» **What is needed**: Only the lines from the one containing "Záväzok k životnému prostrediu" through the last line of the data are to be written out, exactly and in full.

Records from a data source:

◇ ◇ ◇

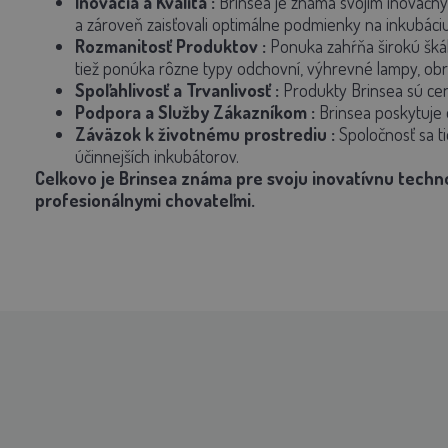
Inovácia a Kvalita
:
Brinsea je známa svojím inovačným
a zároveň zaisťovali optimálne podmienky na inkubáci
Rozmanitosť Produktov
:
Ponuka zahŕňa širokú šká
tiež ponúka rôzne typy odchovní, výhrevné lampy, obra
Spoľahlivosť a Trvanlivosť
:
Produkty Brinsea sú cene
Podpora a Služby Zákazníkom
:
Brinsea poskytuje 
Záväzok k životnému prostrediu
:
Spoločnosť sa ti
účinnejších inkubátorov.
Celkovo je Brinsea známa pre svoju inovatívnu techno
profesionálnymi chovateľmi.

◇ ◇ ◇

» **Output**:
Záväzok k životnému prostrediu
:
Spoločnosť sa ti
účinnejších inkubátorov.
Celkovo je Brinsea známa pre svoju inovatívnu techno
profesionálnymi chovateľmi.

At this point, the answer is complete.